Fridlund ‘didn’t expect’ to land on Man Booker shortlist
Oct 02, 2017 12:31PM ● Published by Editor
By Laurie Hertzel - Associated Press - October 2, 2017
Minnesota native Emily Fridlund had other things on her mind when her editor e-mailed her in late July to say her novel, "History of Wolves," had been longlisted for the prestigious Man Booker Prize.
"I was in labor," Fridlund said. The book news didn't really sink in.
But when she was told last week that her novel had made the Booker shortlist, she was all ears.
"It's really exciting," Fridlund said, as 7-week-old Eliot slept nearby. Hours after hearing the news, she still sounded in awe. "It's incredibly humbling. I didn't expect it at all."
It is all the more unexpected, given Fridlund's low profile and the star power of the writers she booted off the longlist: Zadie Smith, Sebastian Barry, Arundhati Roy, Colson Whitehead (whose novel "The Underground Railroad" won the Pulitzer Prize and the National Book Award).
All made way for 38-year-old debut novelist Emily Fridlund, from Edina.
"History of Wolves" is the story of a teenage girl called Linda (or Commie, or Freak — she's a definite outsider) who was raised in a commune in the woods of northern Minnesota. She starts babysitting for a family and gradually realizes that something is not quite right.
"And because of her age and incredible isolation, she doesn't quite know what that is, how it's wrong," Fridlund said. "Her ignorance slips into complicity, allowing terrible things to happen."A HOMECOMING — SORT OF
Fridlund is the second of three children. She grew up in Edina next door to the house her grandfather built, and her family traveled up the North Shore for vacations. She never meant to move away, but college happened — first St. Olaf in Northfield, then Principia College in Illinois, where she earned a bachelor's degree. She earned an MFA in fiction at Washington University in St. Louis, and a doctorate at the University of Southern California. "Lots of school," she said with a small sigh.
It was while she was in California that she began writing "Wolves." It was wintertime, and she was missing the snowy North Woods.
"I wanted to be in that place," she said. "The first chapter was initially a short story, and then as I began to move around, this invented little town kind of stayed with me, and I found myself going back to it."

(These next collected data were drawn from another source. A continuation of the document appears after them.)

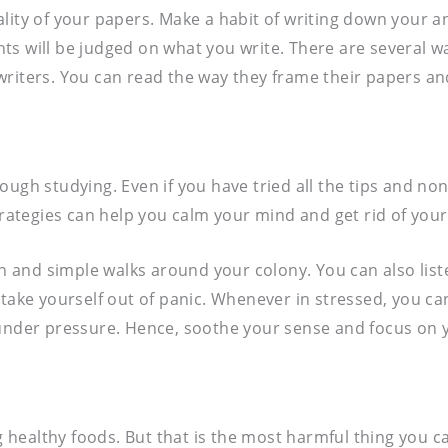
ality of your papers. Make a habit of writing down your
ts will be judged on what you write. There are several 
writers. You can read the way they frame their papers a
ough studying. Even if you have tried all the tips and no
trategies can help you calm your mind and get rid of your
and simple walks around your colony. You can also listen
 take yourself out of panic. Whenever in stressed, you ca
under pressure. Hence, soothe your sense and focus on yo
ealthy foods. But that is the most harmful thing you can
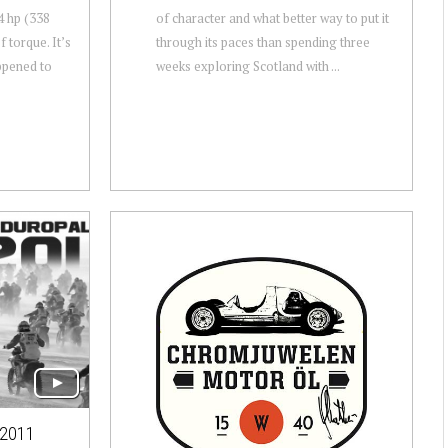
4 hp (338
of character and what better way to put it
 torque. It’s
through its paces than spending three
ppened to
weeks exploring Scotland with ...
2011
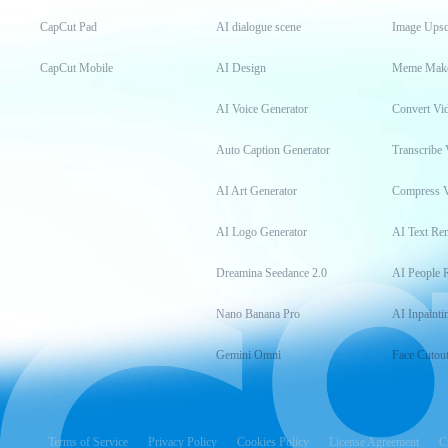
CapCut Pad
AI dialogue scene
Image Upsc
CapCut Mobile
AI Design
Meme Mak
AI Voice Generator
Convert Vi
Auto Caption Generator
Transcribe 
AI Art Generator
Compress 
AI Logo Generator
AI Text Re
Dreamina Seedance 2.0
AI People 
Nano Banana Pro
AI Inpainti
Gemini Omni
Face Cutou
Terms of Service
Privacy Policy
Cookies Policy
License Agreement
C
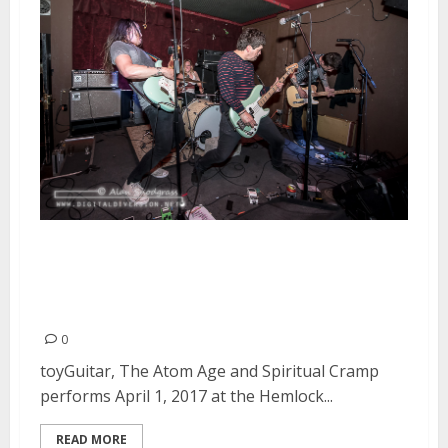
toyGuitar, The Atom Age and
Spiritual Cramp at the Hemlock
Tavern in San Francisco
0
toyGuitar, The Atom Age and Spiritual Cramp
performs April 1, 2017 at the Hemlock...
READ MORE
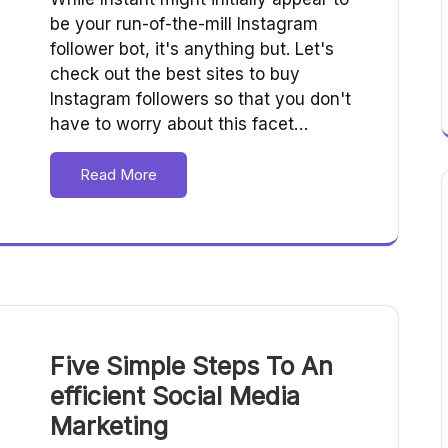
be your run-of-the-mill Instagram
follower bot, it's anything but. Let's
check out the best sites to buy
Instagram followers so that you don't
have to worry about this facet…
Read More
Five Simple Steps To An
efficient Social Media
Marketing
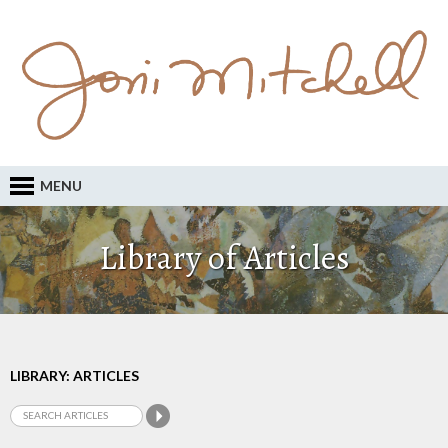
MENU
Library of Articles
LIBRARY: ARTICLES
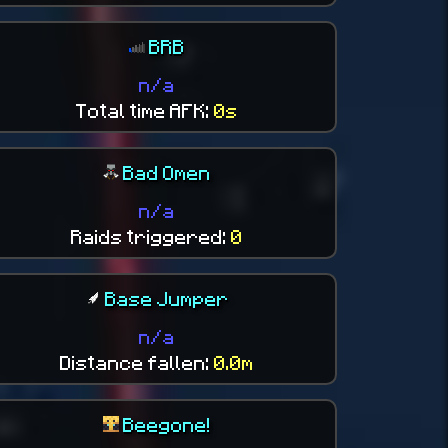
BRB
n/a
Total time AFK:
0s
Bad Omen
n/a
Raids triggered:
0
Base Jumper
n/a
Distance fallen:
0.0m
Beegone!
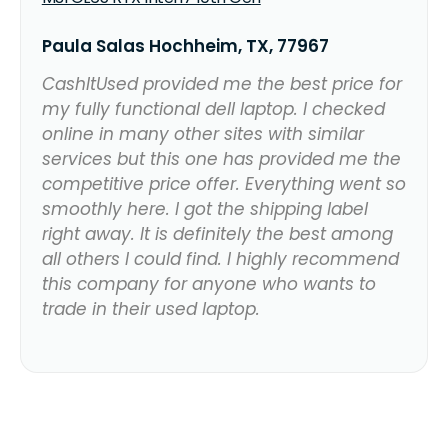
Paula Salas Hochheim, TX, 77967
CashItUsed provided me the best price for
my fully functional dell laptop. I checked
online in many other sites with similar
services but this one has provided me the
competitive price offer. Everything went so
smoothly here. I got the shipping label
right away. It is definitely the best among
all others I could find. I highly recommend
this company for anyone who wants to
trade in their used laptop.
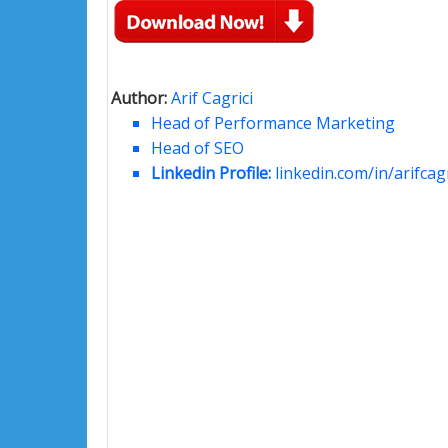
Author:
Arif Cagrici
Head of Performance Marketing
Head of SEO
Linkedin Profile:
linkedin.com/in/arifcagr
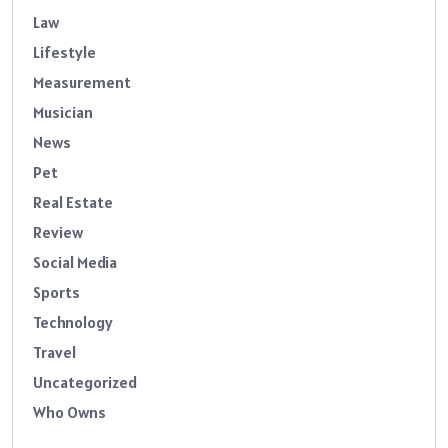
Law
Lifestyle
Measurement
Musician
News
Pet
Real Estate
Review
Social Media
Sports
Technology
Travel
Uncategorized
Who Owns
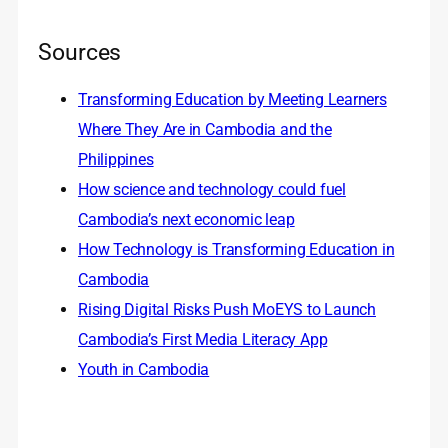
Sources
Transforming Education by Meeting Learners
Where They Are in Cambodia and the
Philippines
How science and technology could fuel
Cambodia’s next economic leap
How Technology is Transforming Education in
Cambodia
Rising Digital Risks Push MoEYS to Launch
Cambodia’s First Media Literacy App
Youth in Cambodia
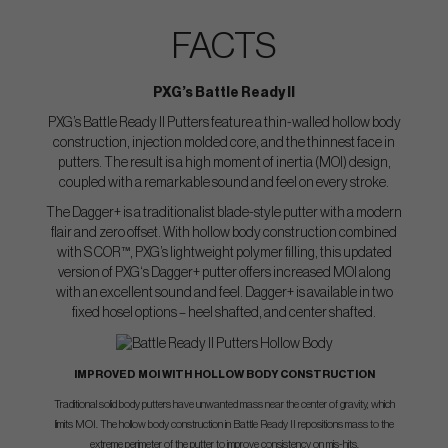
FACTS
PXG’s Battle Ready II
PXG’s Battle Ready II Putters feature a thin-walled hollow body
construction, injection molded core, and the thinnest face in
putters. The result is a high moment of inertia (MOI) design,
coupled with a remarkable sound and feel on every stroke.
The Dagger+ is a traditionalist blade-style putter with a modern
flair and zero offset. With hollow body construction combined
with S COR™, PXG’s lightweight polymer filling, this updated
version of PXG‘s Dagger+ putter offers increased MOI along
with an excellent sound and feel. Dagger+ is available in two
fixed hosel options – heel shafted, and center shafted.
IMPROVED MOI WITH HOLLOW BODY CONSTRUCTION
Traditional solid body putters have unwanted mass near the center of gravity, which
limits MOI. The hollow body construction in Battle Ready II repositions mass to the
extreme perimeter of the putter to improve consistency on mis-hits.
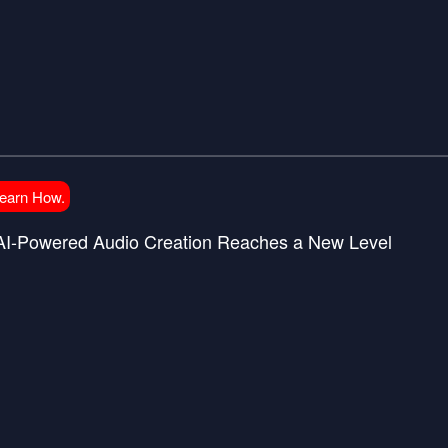
Learn How.
 AI-Powered Audio Creation Reaches a New Level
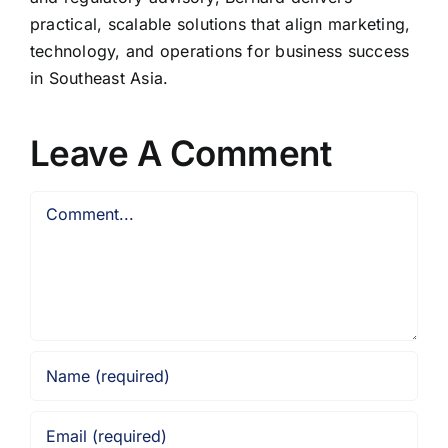
practical, scalable solutions that align marketing,
technology, and operations for business success
in Southeast Asia.
Leave A Comment
Comment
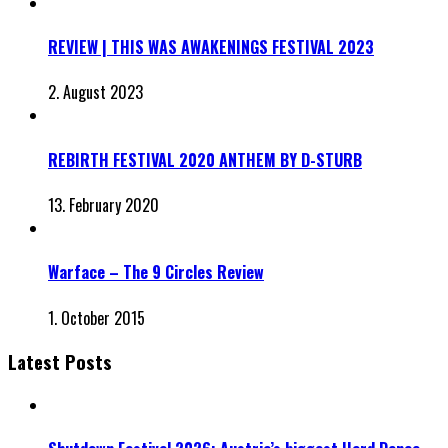
REVIEW | THIS WAS AWAKENINGS FESTIVAL 2023
2. August 2023
REBIRTH FESTIVAL 2020 ANTHEM BY D-STURB
13. February 2020
Warface – The 9 Circles Review
1. October 2015
Latest Posts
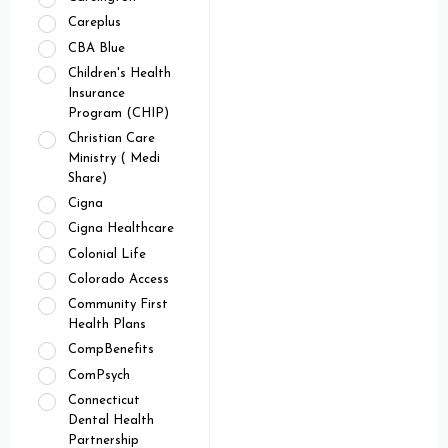
Careplus
CBA Blue
Children's Health
Insurance
Program (CHIP)
Christian Care
Ministry ( Medi
Share)
Cigna
Cigna Healthcare
Colonial Life
Colorado Access
Community First
Health Plans
CompBenefits
ComPsych
Connecticut
Dental Health
Partnership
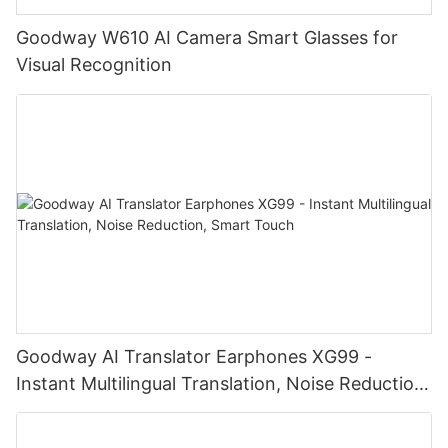
Goodway W610 AI Camera Smart Glasses for
Visual Recognition
Goodway AI Translator Earphones XG99 -
Instant Multilingual Translation, Noise Reduction,
Smart Touch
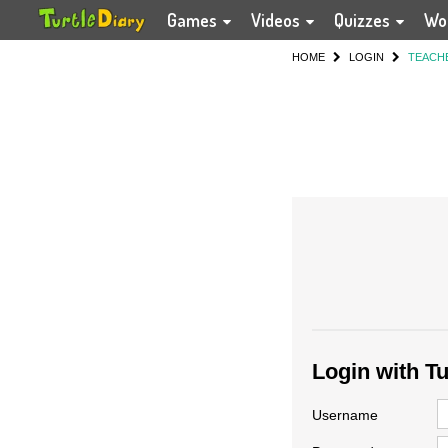
Games
Videos
Quizzes
Wo
HOME
LOGIN
TEACH
Login with T
Username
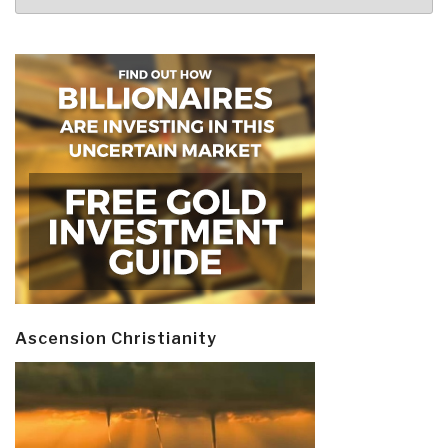
Ascension Christianity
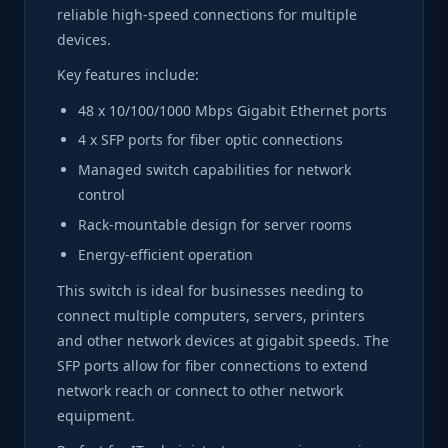
reliable high-speed connections for multiple
devices.
Key features include:
48 x 10/100/1000 Mbps Gigabit Ethernet ports
4 x SFP ports for fiber optic connections
Managed switch capabilities for network
control
Rack-mountable design for server rooms
Energy-efficient operation
This switch is ideal for businesses needing to
connect multiple computers, servers, printers
and other network devices at gigabit speeds. The
SFP ports allow for fiber connections to extend
network reach or connect to other network
equipment.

Fridlund, who now lives in New York state, traveled to northern Minnesota for research, but "it was also important to me that it was invented — a place that was sort of a combination of memories and research, but also invention."
EYES ON THE PRIZE
The Man Booker Prize is one of the world's biggest awards for writers in English, carrying a prize of 50,000 British pounds (about $68,000). For years, it was open only to novelists in Ireland, South Africa and the United Kingdom and its Commonwealth, but in 2014, it was opened up to all English-language fiction writers.
In 2015, St. Paul writer Marlon James, a Jamaican, won for "A Brief History of Seven Killings." In 2016, American writer Paul Beatty won for "The Sellout." This year three of the six finalists are Americans.
Fridlund, her husband, and baby Eliot will head to England in early October for a week of events leading up to the awards ceremony.
"I just got used to going to the coffee shop" since the baby's birth, she said. "And now I'll be traveling to London."